** Problem details **
Could you print the full listing again, exactly as written?

(Supplied records begins)

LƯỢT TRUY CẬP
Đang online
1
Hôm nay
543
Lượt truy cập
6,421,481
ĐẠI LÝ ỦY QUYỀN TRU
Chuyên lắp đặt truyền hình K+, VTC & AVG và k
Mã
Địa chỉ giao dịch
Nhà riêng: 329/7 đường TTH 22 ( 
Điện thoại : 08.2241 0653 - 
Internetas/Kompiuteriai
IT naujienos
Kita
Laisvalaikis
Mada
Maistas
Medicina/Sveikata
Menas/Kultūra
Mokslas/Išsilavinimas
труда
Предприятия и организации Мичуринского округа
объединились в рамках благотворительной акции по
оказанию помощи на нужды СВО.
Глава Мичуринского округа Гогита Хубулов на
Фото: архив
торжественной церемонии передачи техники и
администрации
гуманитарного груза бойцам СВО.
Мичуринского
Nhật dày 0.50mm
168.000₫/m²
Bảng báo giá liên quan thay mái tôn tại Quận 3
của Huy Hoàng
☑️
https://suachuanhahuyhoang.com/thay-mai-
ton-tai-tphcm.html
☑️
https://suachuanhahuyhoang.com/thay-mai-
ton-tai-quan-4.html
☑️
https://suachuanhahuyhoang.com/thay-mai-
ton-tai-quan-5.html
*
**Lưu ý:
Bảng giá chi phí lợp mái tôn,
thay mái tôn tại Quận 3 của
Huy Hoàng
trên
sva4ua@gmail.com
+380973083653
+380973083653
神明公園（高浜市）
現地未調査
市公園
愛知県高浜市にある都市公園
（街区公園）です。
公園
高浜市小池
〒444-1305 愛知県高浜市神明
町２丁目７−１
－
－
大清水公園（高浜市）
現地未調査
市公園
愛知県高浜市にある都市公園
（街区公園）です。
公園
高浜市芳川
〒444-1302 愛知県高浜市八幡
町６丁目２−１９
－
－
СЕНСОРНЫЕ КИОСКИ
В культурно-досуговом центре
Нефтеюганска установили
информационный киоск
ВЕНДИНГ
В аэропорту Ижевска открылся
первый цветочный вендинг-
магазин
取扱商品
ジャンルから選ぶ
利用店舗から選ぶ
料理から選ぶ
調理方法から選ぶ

(Supplied records ends)

** Result of this exercise **
LƯỢT TRUY CẬP
Đang online
1
Hôm nay
543
Lượt truy cập
6,421,481
ĐẠI LÝ ỦY QUYỀN TRU
Chuyên lắp đặt truyền hình K+, VTC & AVG và k
Mã
Địa chỉ giao dịch
Nhà riêng: 329/7 đường TTH 22 ( 
Điện thoại : 08.2241 0653 - 
Internetas/Kompiuteriai
IT naujienos
Kita
Laisvalaikis
Mada
Maistas
Medicina/Sveikata
Menas/Kultūra
Mokslas/Išsilavinimas
труда
Предприятия и организации Мичуринского округа
объединились в рамках благотворительной акции по
оказанию помощи на нужды СВО.
Глава Мичуринского округа Гогита Хубулов на
Фото: архив
торжественной церемонии передачи техники и
администрации
гуманитарного груза бойцам СВО.
Мичуринского
Nhật dày 0.50mm
168.000₫/m²
Bảng báo giá liên quan thay mái tôn tại Quận 3
của Huy Hoàng
☑️
https://suachuanhahuyhoang.com/thay-mai-
ton-tai-tphcm.html
☑️
https://suachuanhahuyhoang.com/thay-mai-
ton-tai-quan-4.html
☑️
https://suachuanhahuyhoang.com/thay-mai-
ton-tai-quan-5.html
*
**Lưu ý:
Bảng giá chi phí lợp mái tôn,
thay mái tôn tại Quận 3 của
Huy Hoàng
trên
sva4ua@gmail.com
+380973083653
+380973083653
神明公園（高浜市）
現地未調査
市公園
愛知県高浜市にある都市公園
（街区公園）です。
公園
高浜市小池
〒444-1305 愛知県高浜市神明
町２丁目７−１
－
－
大清水公園（高浜市）
現地未調査
市公園
愛知県高浜市にある都市公園
（街区公園）です。
公園
高浜市芳川
〒444-1302 愛知県高浜市八幡
町６丁目２−１９
－
－
СЕНСОРНЫЕ КИОСКИ
В культурно-досуговом центре
Нефтеюганска установили
информационный киоск
ВЕНДИНГ
В аэропорту Ижевска открылся
первый цветочный вендинг-
магазин
取扱商品
ジャンルから選ぶ
利用店舗から選ぶ
料理から選ぶ
調理方法から選ぶ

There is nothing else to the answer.